Thursday, November 22, 2018

Alexander Scriabin: Complete Late Piano Music Vol. 1 and 2 James Kreiling (ODRADEK RECORDS 2018)

When I first became enamoured with Scriabin' s music, 18 years ago, his late works were still dismissed by many students and teachers (in the UK at least) as mere curiosities. Audiences would look back at me, perplexed. Some would even scoff when I explained his ideas regarding art and existence. Of course, this was not everyone’s reaction, but it has been a regular experience. I find this perception of his music unfair: for me, Scriabin’s late works are some of the most extraordinary, original, and beautiful music I know, and demand to be taken seriously...It is art’s transformative capacity which Scriabin develops. He wanted his art to unite people, to break down the barrier between audience and performer, just as music is able to cross social and cultural divides.

James Kreiling


Scriabin specialist James Kreiling invites us into the composer’s heady and intoxicating musical world as he performs Scriabin’s complete late piano music.

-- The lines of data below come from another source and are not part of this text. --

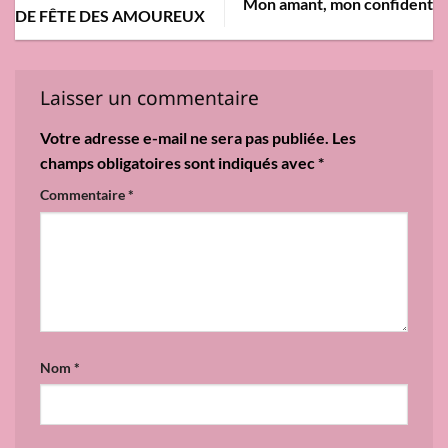
Mon amant, mon confident
DE FÊTE DES AMOUREUX
Laisser un commentaire
Votre adresse e-mail ne sera pas publiée.
Les
champs obligatoires sont indiqués avec
*
Commentaire
*
Nom
*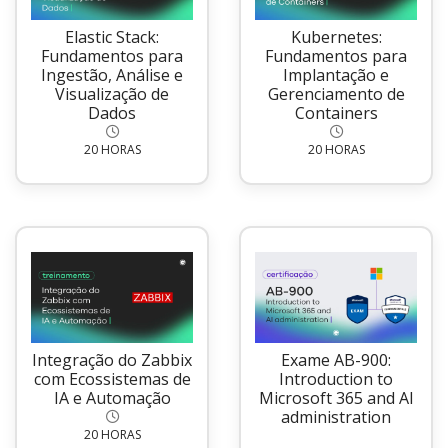
Elastic Stack:
Kubernetes:
Fundamentos para
Fundamentos para
Ingestão, Análise e
Implantação e
Visualização de
Gerenciamento de
Dados
Containers
20 HORAS
20 HORAS
Integração do Zabbix
Exame AB-900:
com Ecossistemas de
Introduction to
IA e Automação
Microsoft 365 and AI
administration
20 HORAS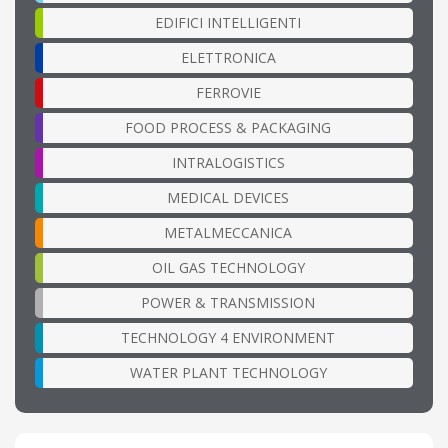
EDIFICI INTELLIGENTI
ELETTRONICA
FERROVIE
FOOD PROCESS & PACKAGING
INTRALOGISTICS
MEDICAL DEVICES
METALMECCANICA
OIL GAS TECHNOLOGY
POWER & TRANSMISSION
TECHNOLOGY 4 ENVIRONMENT
WATER PLANT TECHNOLOGY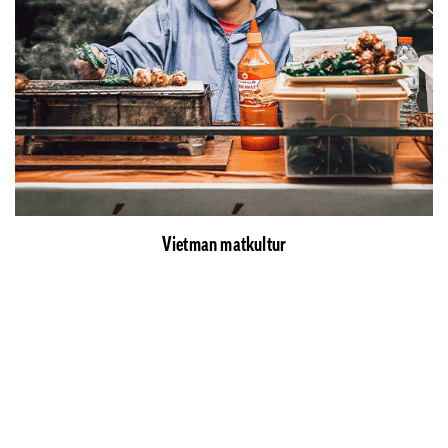
Vietman matkultur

Scriabin was a master of the miniature, and these short works make up the majority of his musical output. To listen to Scriabin’s late music is to enter a different world, a realm of suggestion, seduction, delirium, dance, beauty, even terror. Within 20 years, his music had developed from the romantic miniature, influenced by Chopin, Schumann, and Liszt, to music which extended tonality to its limitations.

The late miniatures heard on this release are perhaps the best place to start if approaching this music for the first time. More than just musical experiments in preparation for the longer sonatas, they are perfectly contained musical worlds, each entirely different and unique from the others. They range from more extended works such as the dream-like, half-lit world of the Poème-Nocturne, to rarely-heard gems such as the Feuillet d’album, the Quatre Pièces, and Scriabin’s exploration of the intervals of the 9th, 7th, and 5th, in the Trois Études, Op. 65.


Most of Scriabin’s miniatures were published in contrasting pairs, emphasising a key element of his late style: opposites and contrast. The concept of opposing forces is found throughout Scriabin’s thinking, taking on many forms: impulsive, energised and fiery, versus languorous, beautiful, seductive; or as contrasting states – purity and terror, material and spiritual, good and evil, light and dark.

James Kreiling, who specialised in this repertoire for his Doctorate, brings a rare level of insight and inspiration to his performances of Scriabin’s late music. Every nuance is understood and communicated with subtlety and sensuality, the kaleidoscope of Scriabin’s palette of colours drawn out in Kreiling’s outstanding interpretations.